**EXERCISE INSTRUCTIONS:**
Give back every record exactly, images excluded.
^^^^
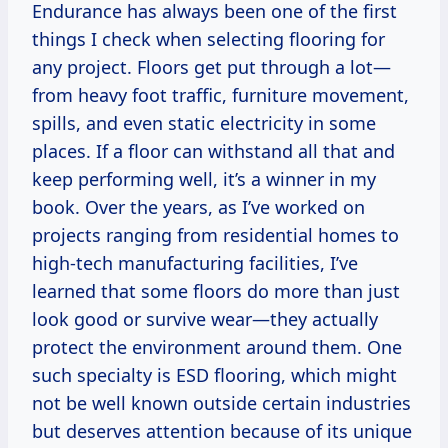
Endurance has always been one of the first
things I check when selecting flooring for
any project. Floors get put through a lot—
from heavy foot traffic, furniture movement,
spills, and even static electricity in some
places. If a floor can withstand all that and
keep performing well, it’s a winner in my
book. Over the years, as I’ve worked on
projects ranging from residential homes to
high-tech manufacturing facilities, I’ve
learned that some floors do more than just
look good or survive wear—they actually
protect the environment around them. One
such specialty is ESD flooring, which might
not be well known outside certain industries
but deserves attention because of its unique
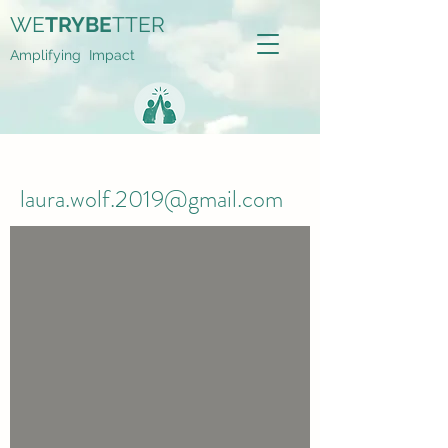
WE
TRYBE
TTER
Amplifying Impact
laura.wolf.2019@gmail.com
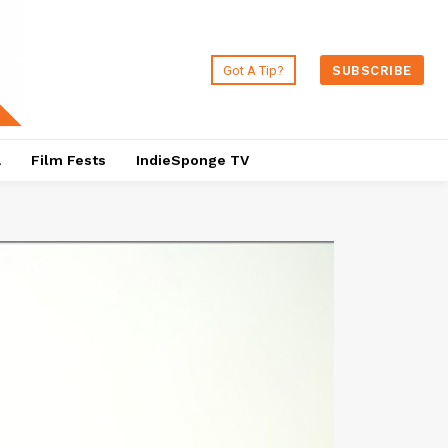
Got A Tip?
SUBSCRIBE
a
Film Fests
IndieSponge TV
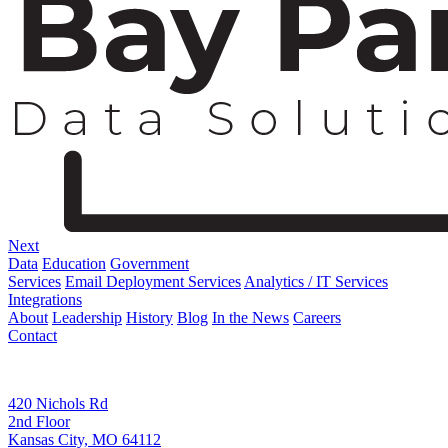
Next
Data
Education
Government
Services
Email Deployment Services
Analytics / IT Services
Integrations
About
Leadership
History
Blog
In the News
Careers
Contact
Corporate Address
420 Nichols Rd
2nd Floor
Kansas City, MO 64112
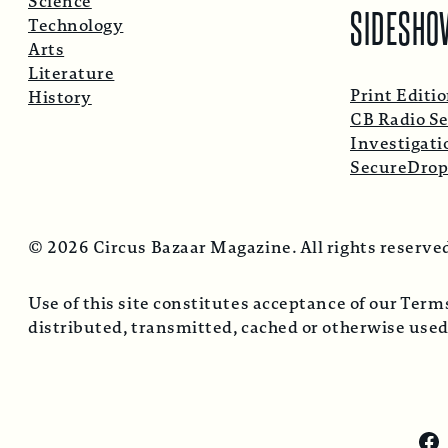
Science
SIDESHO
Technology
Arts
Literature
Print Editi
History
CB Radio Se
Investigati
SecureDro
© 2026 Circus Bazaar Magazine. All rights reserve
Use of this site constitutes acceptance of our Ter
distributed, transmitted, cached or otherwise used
^^^^
**RESPONSE BOX:**
Endurance has always been one of the first
things I check when selecting flooring for
any project. Floors get put through a lot—
from heavy foot traffic, furniture movement,
spills, and even static electricity in some
places. If a floor can withstand all that and
keep performing well, it’s a winner in my
book. Over the years, as I’ve worked on
projects ranging from residential homes to
high-tech manufacturing facilities, I’ve
learned that some floors do more than just
look good or survive wear—they actually
protect the environment around them. One
such specialty is ESD flooring, which might
not be well known outside certain industries
but deserves attention because of its unique
WE
TRYBE
TTER
Amplifying Impact
laura.wolf.2019@gmail.com
Got A Tip?
SUBSCRIBE
a
Film Fests
IndieSponge TV
Next
Data
Education
Government
Services
Email Deployment Services
Analytics / IT Services
Integrations
About
Leadership
History
Blog
In the News
Careers
Contact
Corporate Address
420 Nichols Rd
2nd Floor
Kansas City, MO 64112
Science
SIDESHO
Technology
Arts
Literature
Print Editi
History
CB Radio Se
Investigati
SecureDro
© 2026 Circus Bazaar Magazine. All rights reserve
Use of this site constitutes acceptance of our Ter
distributed, transmitted, cached or otherwise used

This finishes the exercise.